Travels: Boston and Cambridge, Part Trois

June 6, 2016 • 1:00 pm

A visit to Cambridge wouldn’t be complete without an evening and a home cooked meal at the house of my friends Andrew Berry and Naomi Pierce. As I’ve said in an earlier post, Andrew is a tutor and lecturer in biology at Harvard, an expert in Alfred Russel Wallace and Darwin, while Naomi is a professor of biology and Curator of Lepidoptera at Harvard’s Museum of Comparative Zoology. Before I went over for dinner last night, I learned that the other guests would be Dick Lewontin, my Ph.D. advisor, and Chris Adams, a good friend of Andrew and Naomi who, besides being a dermatologist, is a terrific ceramics artist who makes fantasy “biomorphic” plants and animals.

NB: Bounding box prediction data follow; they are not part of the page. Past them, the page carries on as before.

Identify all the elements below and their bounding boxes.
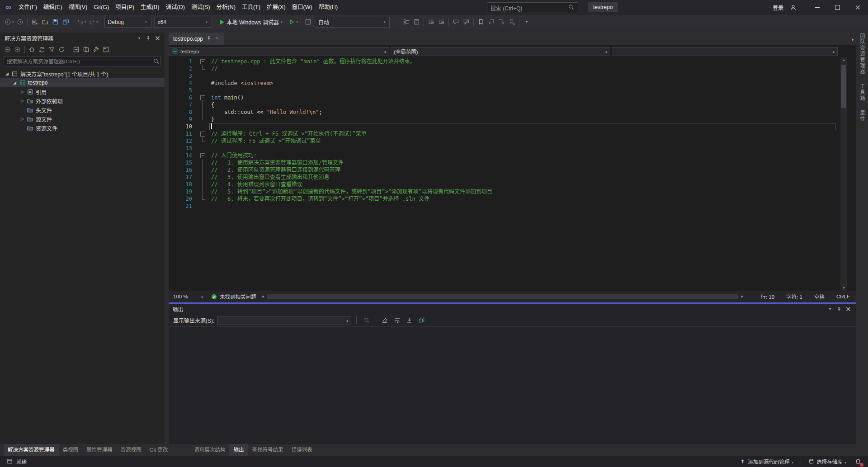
close-icon[interactable] (844, 305, 853, 314)
tree-item[interactable]: ▷外部依赖项 (0, 96, 165, 105)
comment-icon[interactable] (451, 17, 461, 27)
navigate-forward-icon[interactable] (13, 45, 22, 54)
toolbar-options-icon[interactable]: ▾ (521, 17, 532, 27)
auto-hide-tab[interactable]: 工具箱 (859, 84, 866, 101)
dropdown-caret-icon[interactable]: ▾ (296, 20, 298, 24)
debug-target-combobox[interactable]: 自动▾ (315, 17, 390, 28)
refresh-icon[interactable] (57, 45, 66, 54)
line-number[interactable]: 14 (169, 152, 198, 159)
tool-tab[interactable]: 解决方案资源管理器 (4, 444, 59, 456)
menu-item-3[interactable]: 视图(V) (65, 0, 90, 15)
preview-icon[interactable] (101, 45, 111, 54)
menu-item-9[interactable]: 分析(N) (213, 0, 239, 15)
chevron-down-icon[interactable]: ▾ (135, 34, 144, 43)
find-icon[interactable] (362, 315, 372, 325)
quick-search-box[interactable]: 搜索 (Ctrl+Q) (487, 2, 578, 13)
notifications-bell-button[interactable] (854, 457, 863, 466)
auto-hide-tab[interactable]: 属性 (859, 110, 866, 122)
minimize-button[interactable] (807, 0, 827, 15)
tool-tab[interactable]: 资源视图 (117, 444, 146, 456)
collapse-all-icon[interactable] (71, 45, 81, 54)
menu-item-5[interactable]: 项目(P) (112, 0, 137, 15)
output-source-combobox[interactable]: ▾ (217, 316, 351, 325)
code-editor[interactable]: 1−// testrepo.cpp : 此文件包含 "main" 函数。程序执行… (169, 57, 856, 291)
tool-tab[interactable]: 属性管理器 (82, 444, 117, 456)
line-number[interactable]: 15 (169, 159, 198, 166)
code-health-indicator[interactable]: 未找到相关问题 (211, 293, 256, 300)
code-text[interactable] (209, 123, 835, 130)
open-new-window-icon[interactable] (416, 315, 427, 325)
horizontal-scrollbar[interactable]: ◀ ▶ (260, 294, 745, 299)
configuration-combobox[interactable]: Debug▾ (104, 17, 151, 28)
close-icon[interactable] (153, 34, 162, 43)
navigate-back-icon[interactable] (3, 17, 13, 27)
code-text[interactable]: // 5. 转到“项目”>“添加新项”以创建新的代码文件，或转到“项目”>“添加… (209, 188, 838, 195)
code-text[interactable]: // 6. 将来，若要再次打开此项目，请转到“文件”>“打开”>“项目”并选择 … (209, 195, 838, 203)
code-text[interactable] (209, 72, 838, 80)
line-number[interactable]: 13 (169, 145, 198, 152)
dropdown-caret-icon[interactable]: ▾ (12, 20, 14, 24)
line-number[interactable]: 11 (169, 130, 198, 137)
tree-item[interactable]: ▷引用 (0, 87, 165, 96)
tree-item[interactable]: 头文件 (0, 105, 165, 114)
code-text[interactable] (209, 87, 838, 94)
menu-item-6[interactable]: 生成(B) (137, 0, 163, 15)
previous-bookmark-icon[interactable] (486, 17, 496, 27)
scrollbar-thumb[interactable] (267, 294, 739, 299)
tree-item[interactable]: ◢++testrepo (0, 78, 165, 87)
caret-line-indicator[interactable]: 行: 10 (760, 293, 774, 300)
tree-item[interactable]: 资源文件 (0, 123, 165, 132)
tool-tab[interactable]: 类视图 (59, 444, 83, 456)
fold-marker-icon[interactable]: − (200, 95, 205, 100)
code-text[interactable]: std::cout << "Hello World!\n"; (209, 108, 838, 116)
indentation-indicator[interactable]: 空格 (814, 293, 825, 300)
run-outline-icon[interactable] (287, 17, 297, 27)
tab-list-icon[interactable]: ▾ (852, 35, 854, 43)
line-number[interactable]: 9 (169, 116, 198, 123)
code-text[interactable]: // 运行程序: Ctrl + F5 或调试 >“开始执行(不调试)”菜单 (209, 130, 838, 137)
line-number[interactable]: 16 (169, 166, 198, 174)
line-ending-indicator[interactable]: CRLF (836, 294, 850, 299)
indent-increase-icon[interactable] (436, 17, 447, 27)
line-number[interactable]: 8 (169, 108, 198, 116)
tree-collapsed-arrow-icon[interactable]: ▷ (19, 90, 26, 94)
code-text[interactable]: int main() (209, 94, 838, 101)
tree-expanded-arrow-icon[interactable]: ◢ (4, 71, 10, 76)
new-project-icon[interactable] (29, 17, 40, 27)
fold-marker-icon[interactable]: − (200, 153, 205, 158)
platform-combobox[interactable]: x64▾ (154, 17, 212, 28)
clear-all-icon[interactable] (380, 315, 390, 325)
save-icon[interactable] (50, 17, 61, 27)
line-number[interactable]: 4 (169, 80, 198, 87)
line-number[interactable]: 5 (169, 87, 198, 94)
document-tab-testrepo-cpp[interactable]: testrepo.cpp (169, 33, 224, 45)
menu-item-12[interactable]: 窗口(W) (289, 0, 316, 15)
scrollbar-thumb[interactable] (841, 65, 846, 108)
line-number[interactable]: 18 (169, 181, 198, 188)
line-number[interactable]: 12 (169, 137, 198, 145)
project-combobox[interactable]: ++testrepo ▾ (169, 47, 389, 56)
start-debugging-button[interactable]: 本地 Windows 调试器▾ (216, 17, 287, 28)
fold-gutter[interactable]: − (198, 130, 209, 137)
vertical-scrollbar[interactable]: ▲ ▼ (840, 57, 847, 291)
auto-hide-tab[interactable]: 团队资源管理器 (859, 33, 866, 75)
solution-explorer-search[interactable] (4, 56, 161, 66)
menu-item-7[interactable]: 调试(D) (163, 0, 188, 15)
add-to-source-control-button[interactable]: 添加到源代码管理 ▴ (740, 458, 793, 465)
fold-gutter[interactable]: − (198, 94, 209, 101)
uncomment-icon[interactable] (461, 17, 472, 27)
home-icon[interactable] (27, 45, 37, 54)
user-profile-icon[interactable] (787, 0, 799, 15)
properties-icon[interactable] (91, 45, 101, 54)
tool-tab[interactable]: 输出 (229, 444, 248, 456)
code-text[interactable]: // 2. 使用团队资源管理器窗口连接到源代码管理 (209, 166, 838, 174)
fold-marker-icon[interactable]: − (200, 59, 205, 64)
parameter-info-icon[interactable] (411, 17, 422, 27)
code-text[interactable]: // (209, 65, 838, 72)
scroll-right-icon[interactable]: ▶ (739, 294, 745, 299)
indent-decrease-icon[interactable] (426, 17, 436, 27)
member-list-icon[interactable] (401, 17, 411, 27)
code-text[interactable]: // 4. 使用错误列表窗口查看错误 (209, 181, 838, 188)
line-number[interactable]: 21 (169, 203, 198, 210)
code-text[interactable]: } (209, 116, 838, 123)
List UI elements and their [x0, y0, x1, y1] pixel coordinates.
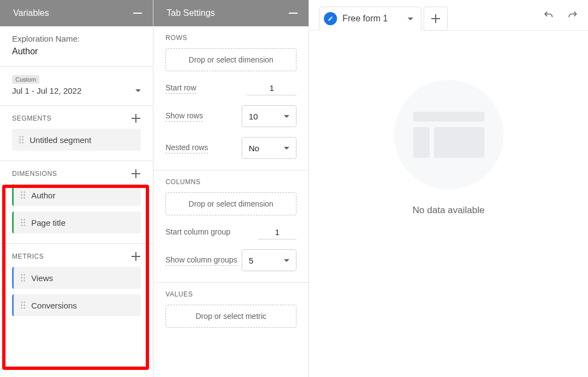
drag-handle-icon[interactable] [20, 191, 26, 199]
segments-label: SEGMENTS [12, 115, 52, 122]
placeholder-illustration [394, 80, 504, 190]
collapse-icon[interactable] [289, 13, 298, 14]
rows-drop-target[interactable]: Drop or select dimension [165, 48, 296, 71]
date-range-chip: Custom [12, 75, 39, 84]
exploration-name-label: Exploration Name: [12, 34, 141, 43]
redo-icon[interactable] [567, 10, 578, 21]
add-segment-button[interactable] [131, 113, 141, 123]
dimensions-label: DIMENSIONS [12, 170, 57, 178]
dimension-item-label: Page title [31, 218, 66, 227]
tab-settings-title: Tab Settings [167, 8, 215, 18]
metric-item-label: Conversions [31, 301, 77, 310]
show-column-groups-label: Show column groups [165, 255, 237, 266]
chevron-down-icon [284, 147, 289, 150]
date-range-text: Jul 1 - Jul 12, 2022 [12, 86, 82, 95]
chevron-down-icon [135, 89, 141, 92]
add-tab-button[interactable] [424, 7, 448, 31]
values-drop-target[interactable]: Drop or select metric [165, 305, 296, 328]
nested-rows-label: Nested rows [165, 143, 208, 153]
start-row-label: Start row [165, 83, 196, 94]
dimension-item-label: Author [31, 191, 55, 200]
plus-icon [431, 14, 441, 24]
start-column-input[interactable]: 1 [258, 225, 296, 239]
nested-rows-select[interactable]: No [242, 137, 296, 159]
chevron-down-icon [284, 115, 289, 118]
metric-item-label: Views [31, 273, 53, 283]
show-rows-label: Show rows [165, 111, 203, 122]
rows-label: ROWS [165, 34, 296, 42]
drag-handle-icon[interactable] [20, 218, 26, 227]
drag-handle-icon[interactable] [19, 135, 24, 144]
metric-item[interactable]: Conversions [12, 294, 141, 316]
date-range-picker[interactable]: Custom Jul 1 - Jul 12, 2022 [0, 67, 153, 106]
collapse-icon[interactable] [133, 13, 142, 14]
add-dimension-button[interactable] [131, 169, 141, 179]
segment-item-label: Untitled segment [30, 135, 92, 145]
start-row-input[interactable]: 1 [247, 81, 296, 95]
tab-settings-panel: Tab Settings ROWS Drop or select dimensi… [153, 0, 309, 377]
tab-label: Free form 1 [342, 14, 388, 24]
variables-panel: Variables Exploration Name: Author Custo… [0, 0, 153, 377]
tab-settings-header: Tab Settings [153, 0, 309, 26]
drag-handle-icon[interactable] [20, 301, 26, 310]
tab-free-form[interactable]: Free form 1 [319, 7, 421, 31]
exploration-canvas: Free form 1 [309, 0, 588, 377]
add-metric-button[interactable] [131, 252, 141, 261]
variables-panel-title: Variables [13, 8, 49, 18]
show-rows-select[interactable]: 10 [242, 105, 296, 127]
no-data-text: No data available [413, 205, 484, 216]
exploration-name-value[interactable]: Author [12, 47, 141, 56]
columns-drop-target[interactable]: Drop or select dimension [165, 192, 296, 215]
chevron-down-icon[interactable] [408, 18, 413, 20]
dimension-item[interactable]: Page title [12, 212, 141, 233]
undo-icon[interactable] [543, 10, 554, 21]
variables-panel-header: Variables [0, 0, 153, 26]
drag-handle-icon[interactable] [20, 273, 26, 282]
chevron-down-icon [284, 259, 289, 262]
show-column-groups-select[interactable]: 5 [242, 249, 296, 271]
values-label: VALUES [165, 290, 296, 298]
columns-label: COLUMNS [165, 178, 296, 186]
start-column-label: Start column group [165, 227, 230, 237]
empty-state: No data available [309, 80, 588, 216]
metric-item[interactable]: Views [12, 267, 141, 289]
metrics-label: METRICS [12, 253, 44, 260]
edit-icon [324, 12, 337, 25]
dimension-item[interactable]: Author [12, 184, 141, 206]
segment-item[interactable]: Untitled segment [12, 129, 141, 151]
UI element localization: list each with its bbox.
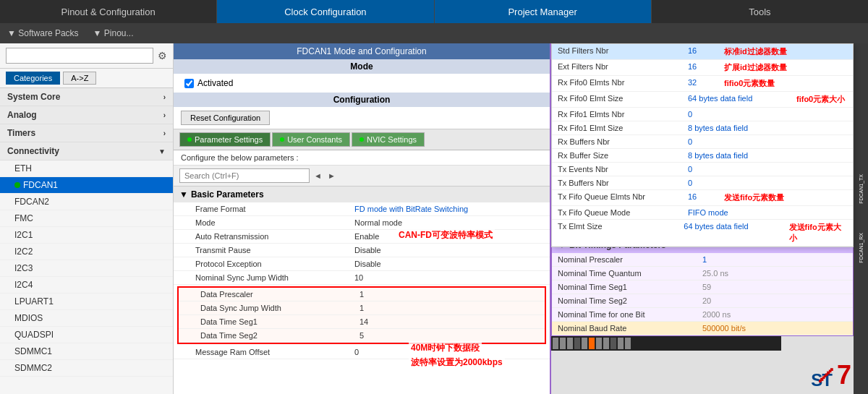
top-nav: Pinout & Configuration Clock Configurati… — [0, 0, 868, 23]
dr-value: 8 bytes data field — [688, 151, 796, 160]
param-value: FD mode with BitRate Switching — [354, 205, 468, 213]
tab-nvic-settings[interactable]: NVIC Settings — [352, 132, 425, 147]
vertical-label-tx: FDCAN1_TX — [859, 174, 864, 204]
activated-checkbox-label[interactable]: Activated — [184, 78, 233, 88]
sidebar-item-sdmmc1[interactable]: SDMMC1 — [0, 343, 173, 360]
dropdown-row-rx-fifo0-elmts[interactable]: Rx Fifo0 Elmts Nbr 32 fifio0元素数量 — [552, 76, 853, 92]
tab-parameter-settings[interactable]: Parameter Settings — [179, 132, 271, 147]
table-row: Protocol Exception Disable — [174, 257, 550, 271]
dr-value: 16 — [688, 62, 724, 73]
tabs-bar: Parameter Settings User Constants NVIC S… — [174, 129, 550, 150]
sidebar-item-fdcan2[interactable]: FDCAN2 — [0, 194, 173, 210]
nav-clock[interactable]: Clock Configuration — [217, 0, 434, 23]
config-section: Configuration — [174, 93, 550, 107]
sidebar-search-input[interactable] — [6, 48, 153, 64]
highlighted-rows-container: Data Prescaler 1 Data Sync Jump Width 1 … — [177, 286, 546, 344]
sidebar-item-quadspi[interactable]: QUADSPI — [0, 327, 173, 343]
param-value: Disable — [354, 260, 381, 268]
bt-name: Nominal Time Seg2 — [558, 296, 702, 305]
dropdown-row-tx-fifo-elmts[interactable]: Tx Fifo Queue Elmts Nbr 16 发送fifo元素数量 — [552, 190, 853, 206]
sidebar-item-mdios[interactable]: MDIOS — [0, 310, 173, 327]
nav-back-icon[interactable]: ◄ — [312, 170, 323, 181]
dropdown-row-std-filters[interactable]: Std Filters Nbr 16 标准id过滤器数量 — [552, 44, 853, 60]
sidebar-item-i2c1[interactable]: I2C1 — [0, 227, 173, 244]
bt-row-one-bit: Nominal Time for one Bit 2000 ns — [552, 308, 853, 322]
dropdown-row-rx-fifo1-elmts[interactable]: Rx Fifo1 Elmts Nbr 0 — [552, 108, 853, 121]
sidebar-tabs-bar: Categories A->Z — [0, 69, 173, 88]
group-system-core-header[interactable]: System Core › — [0, 88, 173, 106]
dr-name: Tx Events Nbr — [558, 165, 688, 174]
param-value: Disable — [354, 246, 381, 254]
bottom-chip-strip: ST ⟋7 — [551, 336, 854, 394]
dropdown-row-tx-buffers[interactable]: Tx Buffers Nbr 0 — [552, 176, 853, 190]
basic-params-group-header[interactable]: ▼ Basic Parameters — [174, 187, 550, 202]
dr-value: 0 — [688, 179, 724, 187]
dr-name: Tx Fifo Queue Mode — [558, 208, 688, 217]
bt-value: 25.0 ns — [702, 269, 728, 278]
param-name: Data Sync Jump Width — [200, 304, 359, 312]
dropdown-row-rx-fifo0-size[interactable]: Rx Fifo0 Elmt Size 64 bytes data field f… — [552, 92, 853, 108]
bt-value: 20 — [702, 296, 711, 305]
group-connectivity: Connectivity ▼ ETH FDCAN1 FDCAN2 FMC I2C… — [0, 142, 173, 377]
dr-name: Rx Fifo1 Elmts Nbr — [558, 110, 688, 119]
dropdown-row-tx-fifo-mode[interactable]: Tx Fifo Queue Mode FIFO mode — [552, 206, 853, 220]
nav-forward-icon[interactable]: ► — [326, 170, 337, 181]
nav-tools[interactable]: Tools — [652, 0, 868, 23]
sidebar-item-eth[interactable]: ETH — [0, 160, 173, 177]
dropdown-row-rx-buffer-size[interactable]: Rx Buffer Size 8 bytes data field — [552, 149, 853, 163]
nav-pinout[interactable]: Pinout & Configuration — [0, 0, 217, 23]
software-packs-btn[interactable]: ▼ Software Packs — [7, 28, 79, 38]
dr-value: 32 — [688, 78, 724, 89]
sidebar-item-i2c4[interactable]: I2C4 — [0, 277, 173, 294]
param-name: Protocol Exception — [195, 260, 354, 268]
activated-checkbox[interactable] — [184, 79, 194, 88]
param-search-input[interactable] — [179, 168, 310, 183]
app-container: Pinout & Configuration Clock Configurati… — [0, 0, 868, 394]
dr-annotation: fifio0元素数量 — [724, 78, 775, 89]
gear-icon[interactable]: ⚙ — [158, 50, 167, 61]
group-connectivity-header[interactable]: Connectivity ▼ — [0, 142, 173, 160]
arrow-right-icon: › — [163, 93, 166, 101]
reset-config-button[interactable]: Reset Configuration — [181, 111, 270, 125]
group-timers: Timers › — [0, 124, 173, 142]
dr-name: Rx Buffers Nbr — [558, 137, 688, 146]
sidebar-item-i2c3[interactable]: I2C3 — [0, 260, 173, 277]
dr-name: Rx Fifo0 Elmts Nbr — [558, 78, 688, 89]
mode-content: Activated — [174, 74, 550, 93]
sidebar-item-i2c2[interactable]: I2C2 — [0, 244, 173, 260]
param-value: 0 — [354, 348, 359, 356]
dropdown-row-tx-events[interactable]: Tx Events Nbr 0 — [552, 163, 853, 176]
group-analog-header[interactable]: Analog › — [0, 106, 173, 124]
sidebar-item-sdmmc2[interactable]: SDMMC2 — [0, 360, 173, 377]
group-timers-header[interactable]: Timers › — [0, 124, 173, 142]
dr-value: 16 — [688, 46, 724, 57]
dr-annotation: 发送fifo元素大小 — [789, 222, 847, 244]
dropdown-row-rx-buffers[interactable]: Rx Buffers Nbr 0 — [552, 135, 853, 149]
tab-dot-nvic — [359, 137, 364, 142]
tab-user-constants[interactable]: User Constants — [272, 132, 350, 147]
dr-annotation: 发送fifo元素数量 — [724, 192, 784, 203]
dr-name: Rx Buffer Size — [558, 151, 688, 160]
dropdown-row-rx-fifo1-size[interactable]: Rx Fifo1 Elmt Size 8 bytes data field — [552, 121, 853, 135]
dr-annotation: fifo0元素大小 — [796, 94, 845, 105]
bt-value: 2000 ns — [702, 310, 731, 319]
tab-atoz[interactable]: A->Z — [63, 72, 96, 85]
bt-name: Nominal Baud Rate — [558, 324, 702, 333]
sidebar-item-lpuart1[interactable]: LPUART1 — [0, 294, 173, 310]
dr-name: Tx Elmt Size — [558, 222, 684, 244]
arrow-right-icon: › — [163, 111, 166, 119]
pinou-btn[interactable]: ▼ Pinou... — [93, 28, 134, 38]
vertical-label-rx: FDCAN1_RX — [859, 233, 864, 263]
dr-name: Tx Buffers Nbr — [558, 179, 688, 187]
nav-project[interactable]: Project Manager — [435, 0, 652, 23]
bt-row-seg2: Nominal Time Seg2 20 — [552, 294, 853, 308]
dropdown-row-tx-elmt-size[interactable]: Tx Elmt Size 64 bytes data field 发送fifo元… — [552, 220, 853, 247]
dropdown-row-ext-filters[interactable]: Ext Filters Nbr 16 扩展id过滤器数量 — [552, 60, 853, 76]
dr-value: 0 — [688, 165, 724, 174]
sidebar-item-fdcan1[interactable]: FDCAN1 — [0, 177, 173, 194]
sidebar-item-fmc[interactable]: FMC — [0, 210, 173, 227]
table-row: Data Sync Jump Width 1 — [179, 301, 545, 315]
bt-row-quantum: Nominal Time Quantum 25.0 ns — [552, 267, 853, 280]
tab-categories[interactable]: Categories — [6, 72, 60, 85]
vertical-strip: FDCAN1_TX FDCAN1_RX — [854, 43, 868, 394]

Lewontin, known forever to all of us as “The Boss”, is in good nick at 87, and his hair hasn’t yet turned completely gray!

RCL

The professor proffering noms:

RCL

Naomi is a splendid cook, and the noms were toothsome. Here is a beef stew with vegetables, served with spring greens: brussels sprouts, asparagus, and fiddleheads (young, uncurled ferns):

Noms 1

A salad of heirloom tomatoes, basil and avocado:

Noms 2

And a classic New England dessert: strawberry shortcake, but served on a biscuit rather than with cake. I like this better than the conventional cake-y version:Noms 3

Good noms and good friends:

Dinner 1

Andrew and Naomi have a large collection of Chris’s ceramics. This group, in the dining room, is called “Adaptive Radiation,” for they’re all variants on a common biological theme:

Chris

Here’s a photo of Chris from Harvard Magazine, in front of an exhibition he had at Harvard called “Life.” It displayed over a thouand pieces, and you can see both plantlike and animal-like forms:

JA15_Page_062_0001

18 thoughts on “Travels: Boston and Cambridge, Part Trois

  1. I would love to know the recipes for the beef stew and especially the spring greens. Is there any chance your hosts could pass them on?

  2. … the noms were toothsome.

    Certainly preferable to a tooth being noisome.

  3. I believe Curator of Lepidoptera at Harvard was Vladimir Nabokov’s (possibly unofficial) post; they still have his magnificent collection of butterfly genitalia.

    1. “Lepidoptera, light of my life, fire of my loins. My sin, my soul. Lep-i-dop-ter-a: the tip of the tongue taking a trip of five steps down the palate to tap, at four, on the teeth … “?

      IIRC, SJ Gould praised Nobokov’s butterfly collection.

  4. Andrew Berry gave a very entertaining talk to my 40th Reunion class last October, but unfortunately I didn’t take notes and can’t recall the specifics.

  5. There were still arguments over whether human races exist, going through Lewontin’s arguments on the subject matter (I largely take his side — and like him, reject the notion, though concede clustering is measureable but unimportant in most circumstances). The world is small. 🙂

  6. It’s nice to see Lewontin still kicking around. He and E. O. Wilson (86) are some remaining old timers that remind us so much time has slipped by.

  7. Thank you for sharing! I was brought up on strawberry shortcake with a biscuit-like base (in Oregon and Idaho). I’m glad to see that this version still exists. I do the biscuit version here in OZ.